Rest assured, Whitman wants to change these masonry connotations and is committed to taking design seriously in HP's turnaround. HP remains the world's top PC manufacturer by volume, and Whitman wants to defend the company's position as king of the PC hill, even as Asian players such as Lenovo and Acer continue to eat away at the market share of domestic players such as itself and Dell (Nasdaq: DELL).

She concedes that HP has lost its way in some respects: "I don't think we kept up with the innovation. The whole market has moved to something that is more beautiful."

Let's get this turnaround started
Included in a massive multiyear restructuring plan announced in May, HP has dramatically increased the resources it is putting into design and R&D in the hopes of spurring innovation within the iconic PC giant.
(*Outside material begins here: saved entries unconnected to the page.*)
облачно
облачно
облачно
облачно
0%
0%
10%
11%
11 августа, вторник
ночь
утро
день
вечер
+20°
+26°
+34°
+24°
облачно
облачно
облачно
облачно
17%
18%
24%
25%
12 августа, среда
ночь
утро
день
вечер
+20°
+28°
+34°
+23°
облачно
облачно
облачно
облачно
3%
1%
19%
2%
Whitman is hoping its renewed focus on design coupled with Microsoft (Nasdaq: MSFT) Windows 8, set for release next month, will reinvigorate lackluster PC sales.
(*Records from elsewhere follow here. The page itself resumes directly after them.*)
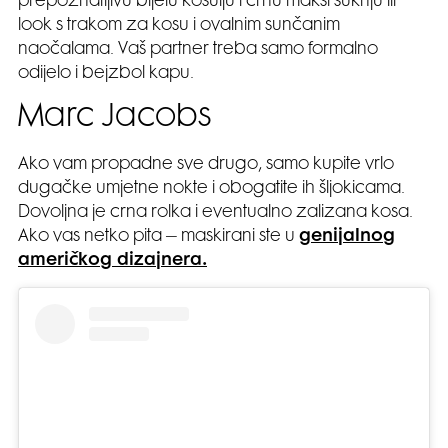
prepoznatljivu bijelu košulju i crnu maksi suknju ili
look s trakom za kosu i ovalnim sunčanim
naočalama. Vaš partner treba samo formalno
odijelo i bejzbol kapu.
Marc Jacobs
Ako vam propadne sve drugo, samo kupite vrlo
dugačke umjetne nokte i obogatite ih šljokicama.
Dovoljna je crna rolka i eventualno zalizana kosa.
Ako vas netko pita – maskirani ste u
genijalnog
američkog dizajnera.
HP recently appointed Stacy Wolff as its director of notebook design within the PC business, largely responsible for industrial design and "packaging engineering." He has helped unify the company's notebook lineup with standardized features and characteristics, although some of the products unveiled on his watch bear uncanny resemblances to Apple products, such as the Spectre XT Ultrabook unveiled in May.

Sources: HP and Apple. HP Spectre XT (top) vs. Apple MacBook Air (bottom).

Wolff's team has also reduced the number of pieces that comprise a laptop's primary chassis, transitioning to a single piece of metal or plastic, not unlike Apple's "unibody" approach. Perhaps "not unlike" is being generous; maybe "exactly like" is a more appropriate description.

To boldly go where no Mac has gone before (or ever will)
However, there is one key differentiator that HP can offer to set itself apart from Apple: hybrid convertible devices. Dell is similarly pursuing such devices.

That's an area where Apple has already decided it won't go, believing the inherent tradeoffs in those devices are detrimental to the overall user experience. It is conceivable to consider that Apple might be -- gasp! -- wrong here at telling users what they want, because the idea of a unified device that does it all is arguably very compelling for some users, if only the device could be designed and executed properly from both a hardware and software standpoint.

Source: HP.

Microsoft is making a big bet that Apple's post-PC rhetoric is wrong, focusing on its PC-Plus strategy whereby a single Windows 8 device could offer both a traditional desktop interface for a laptop mode as well as a touch-optimized interface for tablet use. For example, HP just unveiled a lineup of hybrid devices last month, including the HP Envy x2, a hybrid notebook/tablet that counts as one of HP's first Windows 8 devices.

They may still look like Apple knock-offs from a design perspective, but they definitely do something MacBooks and iPads can't and never will.